Another client in the case is Claire Carlin, who supports the SVT but says she is unfairly caught by its blanket ruling. Carlin’s husband lives in Bellingham. They married 27 years ago but continued to live and work in their respective cities, each other for small increments each month.
“We have an unconventional marriage, he is domiciled in Bellingham, he worked there, and I worked in Victoria,” said Carlin, who lives in James Bay near Beacon Hill.
Despite retirement little has changed and they visit each other about once a week per month. He still has a business there, as well as his children and grandchildren. Carlin volunteers with the Francophone Historical Association of Victoria, leads a federally funded research project in association with University of Victoria on digitizing archives, and volunteers at Abkhazi Garden.
“My [condo] is not vacant. I live in it all year round. When I first called the province, I was told by someone at the province that my situation is collateral damage.”

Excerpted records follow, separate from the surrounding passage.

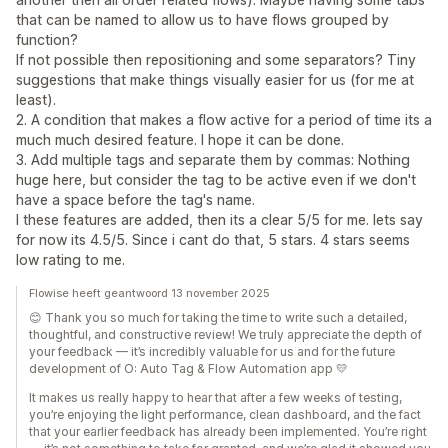
that can be named to allow us to have flows grouped by
function?
If not possible then repositioning and some separators? Tiny
suggestions that make things visually easier for us (for me at
least).
2. A condition that makes a flow active for a period of time its a
much much desired feature. I hope it can be done.
3. Add multiple tags and separate them by commas: Nothing
huge here, but consider the tag to be active even if we don't
have a space before the tag's name.
I these features are added, then its a clear 5/5 for me. lets say
for now its 4.5/5. Since i cant do that, 5 stars. 4 stars seems
low rating to me.
Flowise heeft geantwoord 13 november 2025
😊 Thank you so much for taking the time to write such a detailed,
thoughtful, and constructive review! We truly appreciate the depth of
your feedback — it’s incredibly valuable for us and for the future
development of O: Auto Tag & Flow Automation app 💛
It makes us really happy to hear that after a few weeks of testing,
you’re enjoying the light performance, clean dashboard, and the fact
that your earlier feedback has already been implemented. You’re right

Making matters worse, Carlin is designated as a satellite owner, because her partner is in the U.S. That bumps her to a two per cent tax bracket.
“It’s an extreme source of anxiety and stress that I might lose my home. If I rented my house, I could avoid the tax, but I would have to find somewhere to live. Or I could divorce my husband.
“The tax bill is so large I can’t afford to pay it. I’m not divorcing him because the province asked me to.”
The petition seeks an injunction based on the claim that the SVT is unconstitutional and infringes Section 7 of the Canadian Charter of Rights and Freedoms, life, liberty and the security of the person.
“We are seeking to turn this into a class proceeding,” said Lawrence Wong. “But that comes later. For the time being, we are seeking an interim injunction to suspend the provisions of this tax, so that they don’t have to sell their homes, or remortgage. We want relief for all the proposed class members.”